Table 4 Summary of possible strategies that might increase the number of patients with optimal protein intake per mealtime during hospitalization

One of the strengths of this study is that we performed 24 h measurements on nutritional intake and included all ordered drinks and food items of patients, whereas various studies only focused on intake at lunch time and/or dinner [15, 19]. As a result, we were able to perform specific analyses on intake per mealtime. Analyses on food groups are, despite their rarity in literature, crucial to improve insight in the contribution of specific food items to (high-quality) protein intake, and enable recommendations for clinical practice. Nonparametric univariate analysis for data on protein intake per mealtime and food groups were required. Protein intake during in-between meals was not normally distributed, as expected, and wide ranges of protein intake exist within some food groups (i.e. sugar, sweets), respectively. Future research should also focus on energy intake of patients, given that malnourished patients also need adequate calorie intake to avoid protein breakdown [20].

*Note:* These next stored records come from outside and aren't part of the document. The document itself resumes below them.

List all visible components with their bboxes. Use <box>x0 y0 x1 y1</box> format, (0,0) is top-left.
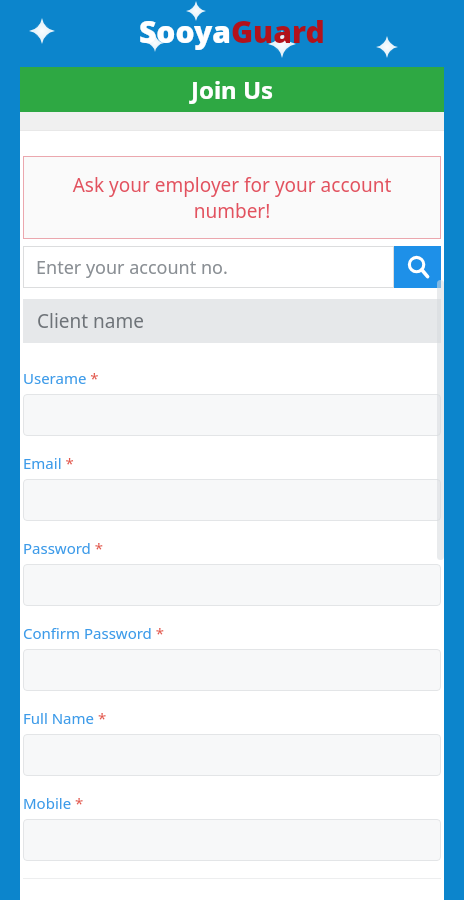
staticText: Join Us <box>191 73 274 106</box>
button[interactable] <box>23 649 441 691</box>
staticText: Ask your employer for your account numbe… <box>35 172 429 224</box>
button[interactable] <box>23 819 441 861</box>
staticText: Mobile * <box>23 793 84 813</box>
button[interactable]: Client name <box>23 299 441 343</box>
staticText: Password * <box>23 538 104 558</box>
staticText: Client name <box>37 308 144 334</box>
button[interactable] <box>23 394 441 436</box>
button[interactable] <box>23 479 441 521</box>
staticText: Email * <box>23 453 74 473</box>
staticText: Full Name * <box>23 708 107 728</box>
button[interactable] <box>23 734 441 776</box>
button[interactable]: Enter your account no. <box>23 246 394 288</box>
button[interactable]: Ask your employer for your account numbe… <box>23 156 441 239</box>
button[interactable] <box>23 564 441 606</box>
staticText: Enter your account no. <box>36 255 228 280</box>
staticText: Userame * <box>23 368 99 388</box>
button[interactable]: Join Us <box>20 67 444 112</box>
button[interactable]: Search account number <box>394 246 441 288</box>
staticText: SooyaGuard <box>139 11 325 52</box>
staticText: Confirm Password * <box>23 623 164 643</box>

In conclusion, protein intake was highest during the main meals and improved during the in-between meals after implementation of a six times a day hospital food service containing protein-rich meals. Food groups with the highest protein intake per patient were Meat and poultry, Dairy, Cheese and Fish for the TMS, and Meat and poultry, Cheese, Bread and Fish for the FfC service. Several strategies are recommended to optimize food services that might increase the number of patients with adequate protein intake per mealtime and, ultimately, the number of patients achieving their daily individual protein requirements.